Data entries:
»»

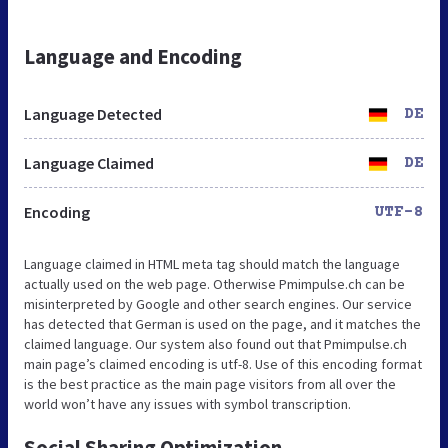
Language and Encoding
Language Detected
DE
Language Claimed
DE
Encoding
UTF-8
Language claimed in HTML meta tag should match the language
actually used on the web page. Otherwise Pmimpulse.ch can be
misinterpreted by Google and other search engines. Our service
has detected that German is used on the page, and it matches the
claimed language. Our system also found out that Pmimpulse.ch
main page’s claimed encoding is utf-8. Use of this encoding format
is the best practice as the main page visitors from all over the
world won’t have any issues with symbol transcription.
Social Sharing Optimization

««

ABOUT THIS EXERCISE:
Your task is to reproduce exactly the lines that begin at the line containing "main page’s claimed" and end at the final line of the data above.

TASK RESPONSE:
main page’s claimed encoding is utf-8. Use of this encoding format
is the best practice as the main page visitors from all over the
world won’t have any issues with symbol transcription.
Social Sharing Optimization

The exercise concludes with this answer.